Sometimes one can sum the series solution obtained. In this case we note that the series multiplying \(c_{0}\) can be rewritten as
\(y_{1}(x)=1+\dfrac{1}{2} x^{2}+\dfrac{1}{8} x^{4}+\ldots=1+\dfrac{x^{2}}{2}+\dfrac{1}{2}\left(\dfrac{x^{2}}{2}\right)^{2}++\dfrac{1}{3 !}\left(\dfrac{x^{2}}{2}\right)^{3}+\ldots \nonumber\)
This gives the exact solution \(y_{1}(x)=e^{x^{2} / 2}\)
The second linearly independent solution is not so easy. Since we know one solution, we can use the Method of Reduction of Order to obtain the second solution. One can verify that the second solution is given by
\[y_{2}(x)=e^{x^{2} / 2} \int_{0}^{x / \sqrt{2}} e^{-t^{2}} d t=e^{x^{2} / 2} \operatorname{erf}\left(\dfrac{x}{\sqrt{2}}\right) \nonumber \]
where \(\operatorname{erf}(x)\) is the error function. See Problem 3 .
Consider the Legendre equation
\[\left(1-x^{2}\right) y^{\prime \prime}-2 x y^{\prime}+\ell(\ell+1) y=0\nonumber \]
for \(\ell\) an integer.
We first note that there are singular points for \(1-x^{2}=0\), or \(x=\pm 1 .\)
(Legendre’s differential equation.)Therefore, \(x=0\) is an ordinary point and we can proceed to obtain solutions in the form of Maclaurin series expansions. Insert the series expansions
\[ \begin{aligned} y(x) &=\sum_{n=0}^{\infty} c_{n} x^{n} \\ y^{\prime}(x) &=\sum_{n=1}^{\infty} n c_{n} x^{n-1} \\ y^{\prime \prime}(x) &=\sum_{n=2}^{\infty} n(n-1) c_{n} x^{n-2} \end{aligned} \label{4.20} \]
into the differential equation to obtain
\[ \begin{aligned} 0 &=\left(1-x^{2}\right) y^{\prime \prime}-2 x y^{\prime}+\ell(\ell+1) y \\ &=\left(1-x^{2}\right) \sum_{n=2}^{\infty} n(n-1) c_{n} x^{n-2}-2 x \sum_{n=1}^{\infty} n c_{n} x^{n-1}+\ell(\ell+1) \sum_{n=0}^{\infty} c_{n} x^{n} \\ &=\sum_{n=2}^{\infty} n(n-1) c_{n} x^{n-2}-\sum_{n=2}^{\infty} n(n-1) c_{n} x^{n}-\sum_{n=1}^{\infty} 2 n c_{n} x^{n}+\sum_{n=0}^{\infty} \ell(\ell+1) c_{n} x^{n} \\ &=\sum_{n=2}^{\infty} n(n-1) c_{n} x^{n-2}+\sum_{n=0}^{\infty}[\ell(\ell+1)-n(n+1)] c_{n} x^{n} \end{aligned} \label{4.21} \]

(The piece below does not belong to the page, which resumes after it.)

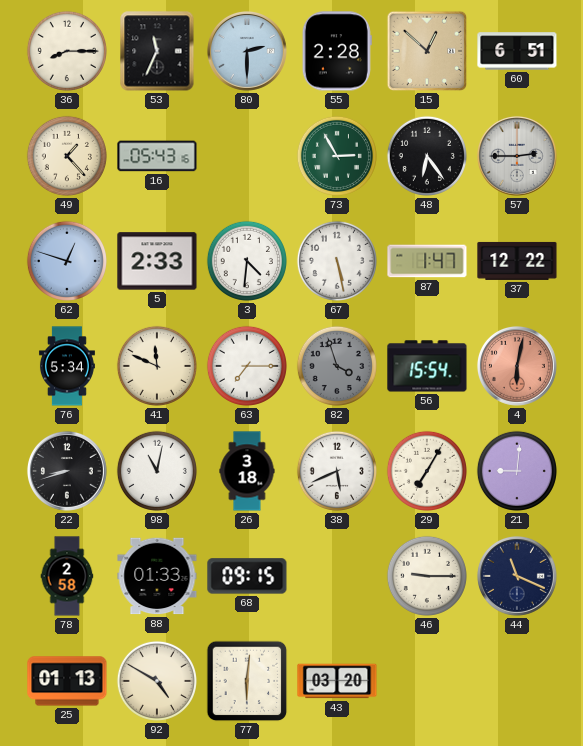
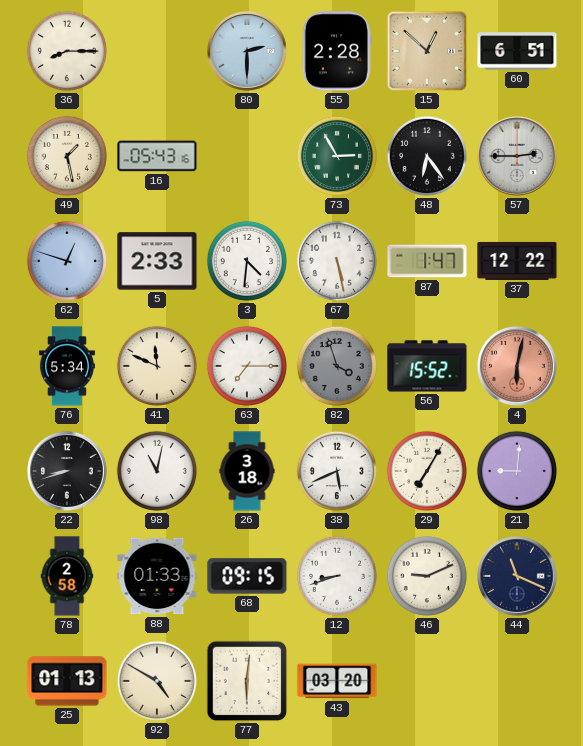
53: 11:34 -> none
49: 1:23 -> 1:28
56: 15:54 -> 15:52
12: none -> 8:42
46: 9:15 -> 9:11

Re-indexing the first sum with \(k=n-2\), we have
\[ \begin{aligned} 0=& \sum_{n=2}^{\infty} n(n-1) c_{n} x^{n-2}+\sum_{n=0}^{\infty}[\ell(\ell+1)-n(n+1)] c_{n} x^{n} \\ =& \sum_{k=0}^{\infty}(k+2)(k+1) c_{k+2} x^{k}+\sum_{k=0}^{\infty}[\ell(\ell+1)-k(k+1)] c_{k} x^{k} \\ =& 2 c_{2}+6 c_{3} x+\ell(\ell+1) c_{0}+\ell(\ell+1) c_{1} x-2 c_{1} x \\ &+\sum_{k=2}^{\infty}\left((k+2)(k+1) c_{k+2}+[\ell(\ell+1)-k(k+1)] c_{k}\right) x^{k} \end{aligned} \label{4.22} \]
Matching terms, we have
\[ \begin{array}{ll} k=0: & 2 c_{2}=-\ell(\ell+1) c_{0} \\ k=1: & 6 c_{3}=[2-\ell(\ell+1)] c_{1} \\ k \geq 2: & (k+2)(k+1) c_{k+2}=[k(k+1)-\ell(\ell+1)] c_{k} . \end{array} \label{4.23} \]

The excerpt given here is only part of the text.